The exact technology and calculations (even if I knew them off the top of my head) are way outside the scope of discussing here. If I can find a decent reference, I will post it here.
You need to identify the same points in the same object on two different frames taken a known distance apart. Since you know the location of the camera in each frame, you have a baseline ( the vector between the two camera positions. Construct a triangle from the known baseline and the angles to the identified points. Trigonometry gives you the length of the unknown sides of the traingles for the known length of the baseline and the known angles between the baseline and the unknown sides.
You can use two cameras, or one camera taking successive shots. So, if your vehicle is moving a 1 m/s and you take fames every second, then successibe frames will gibe you a 1m baseline which should be good to measure the distance of objects up to, say, 5m away. If you need to range objects further away than the frames used need to be further apart - however more distant objects will in view for longer.
Observer at F1 sees target at T with angle a1 to velocity vector. Observer moves distance b to F2. Sees target at T with angle a2.
Required to find r1, range from target at F1
The trigonometric identity for cosine gives
Cos( 90 – a1 ) = x / r1 = c1
Cos( 90 - a2 ) = x / r2 = c2
Cos( a1 ) = (b + z) / r1 = c3
Cos( a2 ) = z / r2 = c4
x is distance to target orthogonal to observer’s velocity vector
z is distance from F2 to intersection with x
Solving for r1
r1 = b / ( c3 – c1 . c4 / c2 )
Two cameras so you can detect parallax. It's what humans do.
edit
Please see ravenspoint's answer for more detail.

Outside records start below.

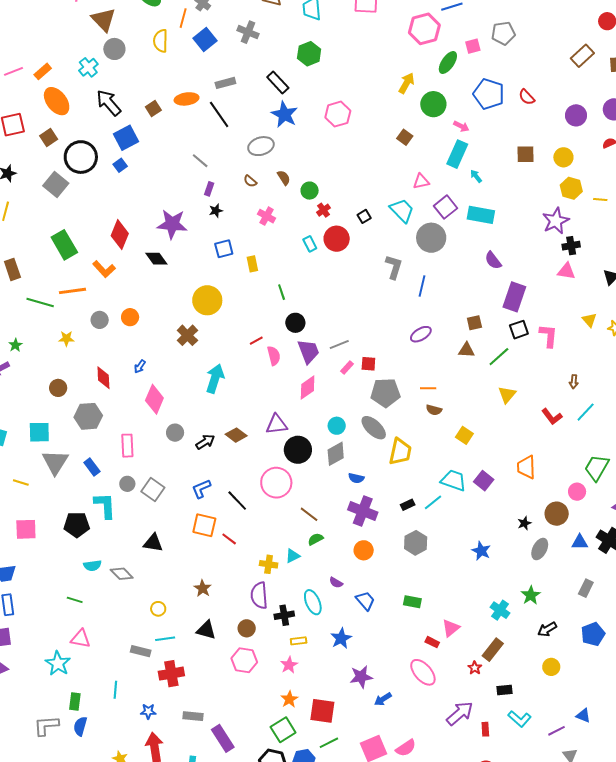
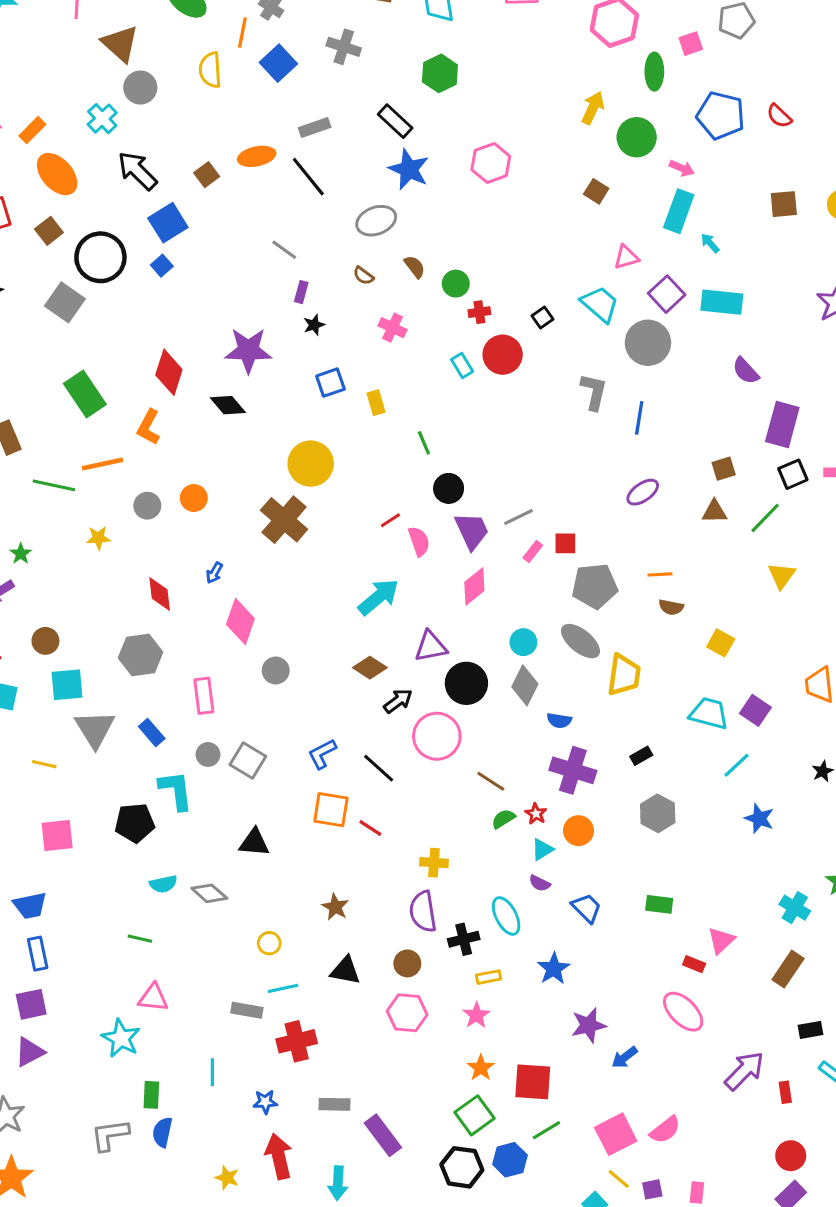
green ellipse: (448, 62) -> (654, 72), turned -30
red cross: (324, 210) -> (479, 312), turned 32
orange L-shape: (104, 269) -> (148, 427), turned 75
brown cross: (187, 335) -> (284, 520), size x1.4
cyan arrow: (215, 379) -> (378, 597), moved, turned 36
brown circle: (58, 388) -> (45, 641), moved
black arrow: (205, 442) -> (398, 701), moved
gray diamond: (336, 454) -> (525, 685), turned -30
cyan line: (433, 502) -> (736, 765), moved
cyan triangle: (293, 556) -> (542, 849), moved
red star: (475, 668) -> (536, 814), moved

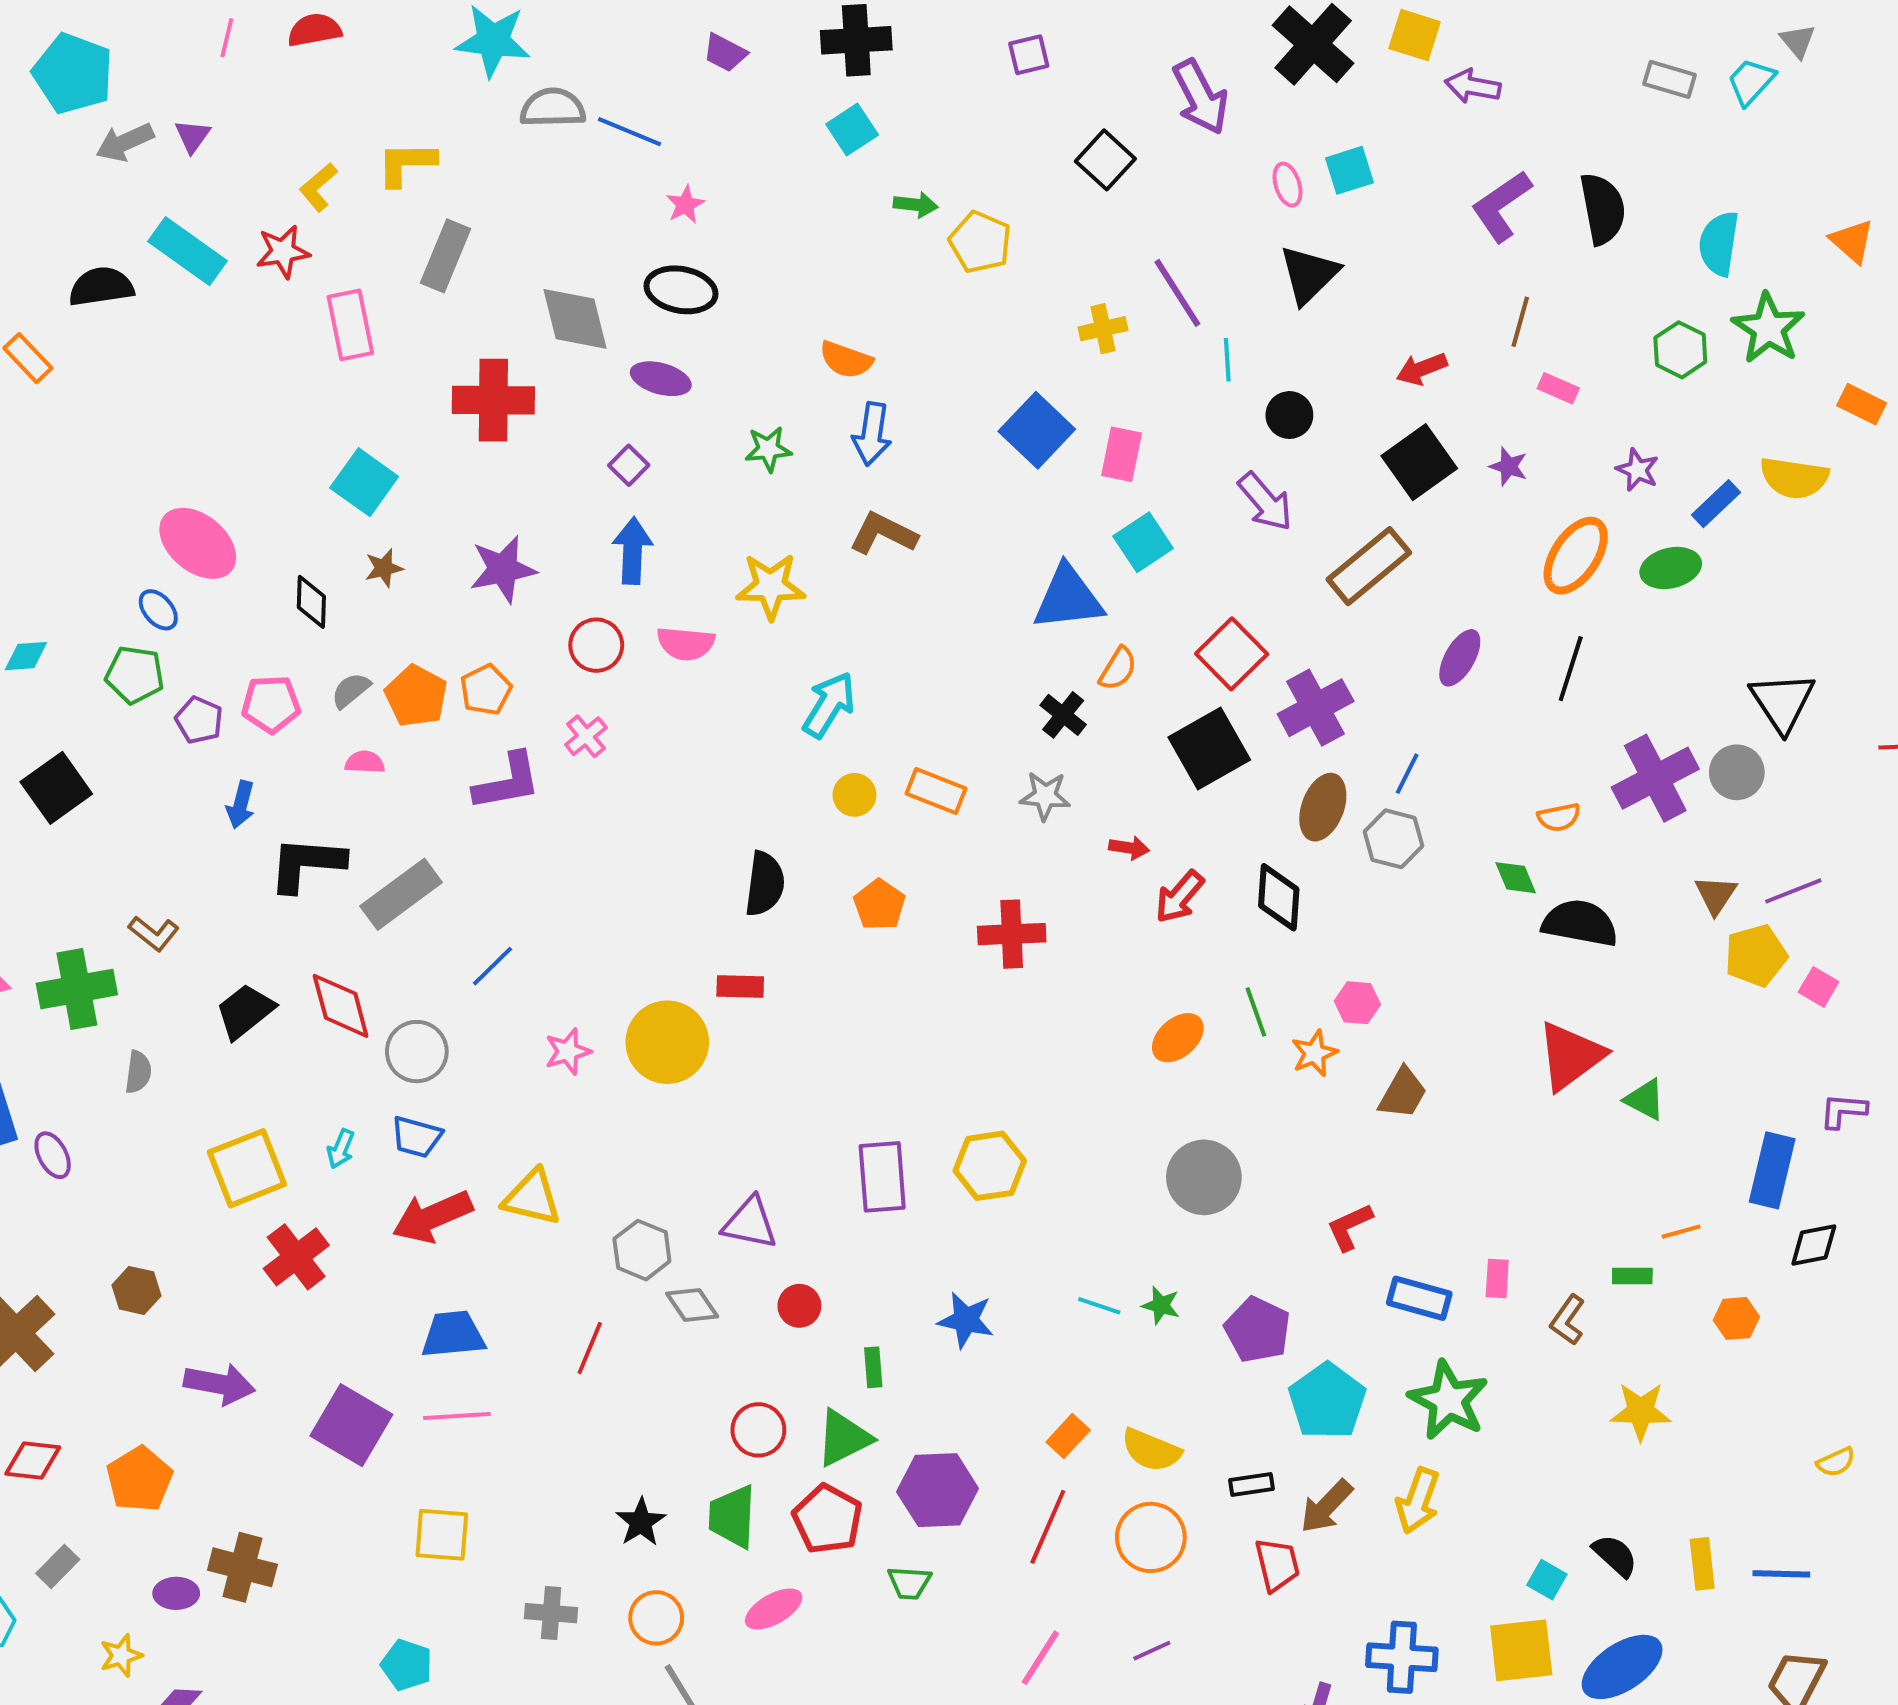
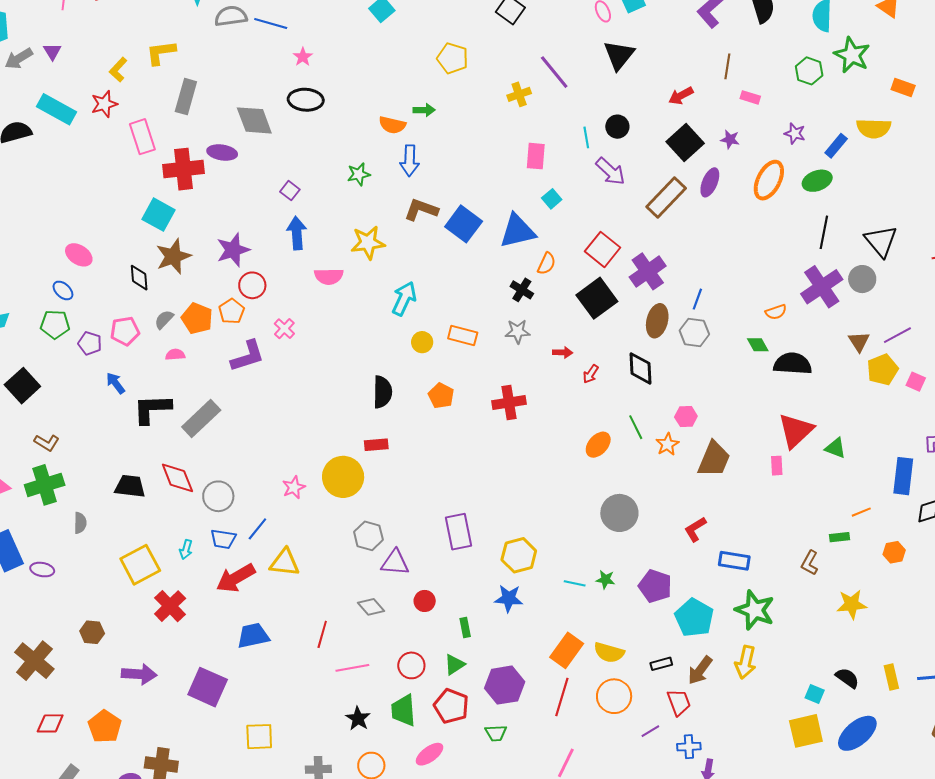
green arrow: (916, 205) -> (424, 110), moved
cyan line: (1227, 360) -> (586, 137), moved
purple ellipse: (661, 379) -> (222, 153), moved
red cross: (493, 400) -> (183, 169), moved
blue square: (1037, 430) -> (464, 224), moved
cyan square: (1143, 542) -> (552, 199), size x0.7
pink ellipse: (198, 543) -> (79, 255), size x0.7
brown star: (384, 568) -> (173, 256), size x1.8
red circle: (596, 645) -> (252, 285), moved
purple ellipse: (1460, 658) -> (710, 182), moved
black line: (1571, 669) -> (824, 232), moved
blue arrow: (241, 805) -> (116, 383), turned 135
red arrow: (1179, 897) -> (591, 374), size x0.7
brown L-shape: (154, 933) -> (47, 443), moved
blue line: (493, 966) -> (257, 529), moved
black trapezoid: (245, 1011) -> (130, 486), turned 52
brown trapezoid: (1403, 1093) -> (714, 459), size x1.4
purple ellipse: (53, 1155) -> (42, 570), turned -45
yellow hexagon: (990, 1166) -> (519, 555), moved
gray hexagon: (642, 1250) -> (368, 536), moved
pink rectangle: (1497, 1278) -> (777, 466), moved
pink line: (457, 1416) -> (352, 668), moved
orange rectangle: (1068, 1436) -> (567, 650), size x1.6
green triangle: (844, 1438) -> (454, 665), size x0.7
purple line: (1152, 1651) -> (650, 731), moved
blue cross: (1402, 1657) -> (689, 747), moved, size x0.7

Also, keep in mind that a single camera with a splitter would probably suffice.
use stereo disparity maps. lots of implementations are afloat, here are some links:
http://homepages.inf.ed.ac.uk/rbf/CVonline/LOCAL_COPIES/OWENS/LECT11/node4.html
http://www.ece.ucsb.edu/~manj/ece181bS04/L14(morestereo).pdf
In you case you don't have stereo camera, but depth can be evaluated using video
http://www.springerlink.com/content/g0n11713444148l2/
I think the above will be what might help you the most.
research has progressed so far that depth can be evaluated ( though not to a satisfactory extend) from a single monocular image
http://www.cs.cornell.edu/~asaxena/learningdepth/
Someone please correct me if I'm wrong, but it seems to me that if you're going to simply use a single camera and simply relying on a software solution, any processing you might do would be prone to false positives. I highly doubt that there is any processing that could tell the difference between objects that really are at the perceived distance and those which only appear to be at that distance (like the "forced perspective") in movies.
Any chance you could add an ultrasonic sensor?
first, you should calibrate your camera so you can get the relation between the objects positions in the camera plan and their positions in the real world plan, if you are using a single camera you can use the "optical flow technic"
if you are using two cameras you can use the triangulation method to find the real position (it will be easy to find the distance of the objects) but the probem with the second method is the matching, which means how can you find the position of an object 'x' in camera 2 if you already know its position in camera 1, and here you can use the 'SIFT' algorithme.
i just gave you some keywords wish it could help you.
Put and object of known size in the cameras field of view. That way you can have a more objective metric to measure angular distances. Without a second viewpoint/camera you'll be limited to estimating size/distance but at least it won't be a complete guess.